20 septembre 2008
Le centre d'information sur les droits des femmes des Côtes-d'Armor (Cidf) a dévoilé, jeudi, les résultats d'une enquête réalisée de septembre 2007 à février 2008 afin d'évaluer les répercussions des violences conjugales sur la santé des femmes costarmoricaines.
« On s'était aperçu que les problèmes de santé des femmes victimes de violences n'étaient pas assez pris en compte », indique Bernadette Vanden Driessche, chargée de mission départementale aux droits des femmes et à l'égalité, et animatrice de la commission départementale de lutte contre les violences faites aux femmes qui a diligenté cette enquête.
Etat dépressif persistant
Sur les 52 femmes du département interrogées, 17 ont évoqué leur dépression, 28 la crainte pour leur propre vie et 24 pour la sécurité de leurs enfants.

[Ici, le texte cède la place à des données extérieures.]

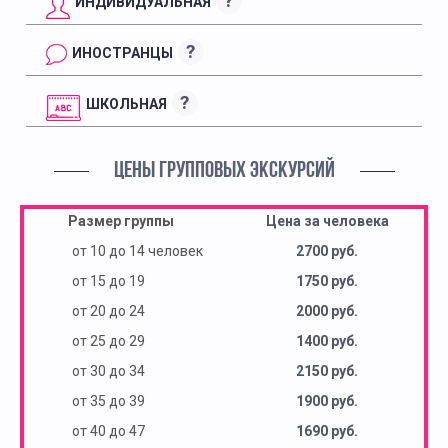
?
ИНДИВИДУАЛЬНАЯ
?
ИНОСТРАНЦЫ
?
ШКОЛЬНАЯ
ЦЕНЫ ГРУППОВЫХ ЭКСКУРСИЙ
Размер группы
Цена за человека
от 10 до 14 человек
2700 руб.
от 15 до 19
1750 руб.
от 20 до 24
2000 руб.
от 25 до 29
1400 руб.
от 30 до 34
2150 руб.
от 35 до 39
1900 руб.
от 40 до 47
1690 руб.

Plus troublant : sur les 35 femmes qui ne sont plus victimes aujourd'hui de violences conjugales, il apparaît que les séquelles traumatologiques sont importantes, que l'anxiété et l'auto-dévalorisation persistent et sont difficiles à traiter. Les troubles digestifs s'avèrent les troubles psychosomatiques les plus récurrents, du fait de l'angoisse et de l'état de pression dans lesquels elles se trouvent. Près de la moitié de ces femmes souffrent de fatigue intense, de troubles du sommeil, de difficultés de concentration et d'attention et reconnaissent avoir recours à des médicaments. Plus de la moitié d'entre elles s'avouent, même encore aujourd'hui, dépressives.
Mise en réseau
de professionnels
La commission départementale de lutte contre les violences faites aux femmes souhaite que cette enquête « serve de tremplin à un travail sur la santé de ces femmes ; permette une meilleure connaissance des problématiques de santé de ces femmes ; une mise en réseau des professionnels de santé ainsi qu'une mise en lien entre eux, les travailleurs sociaux, les associations qui accompagnent les femmes victimes et le réseau judiciaire », explique Bernadette Vanden Driessche.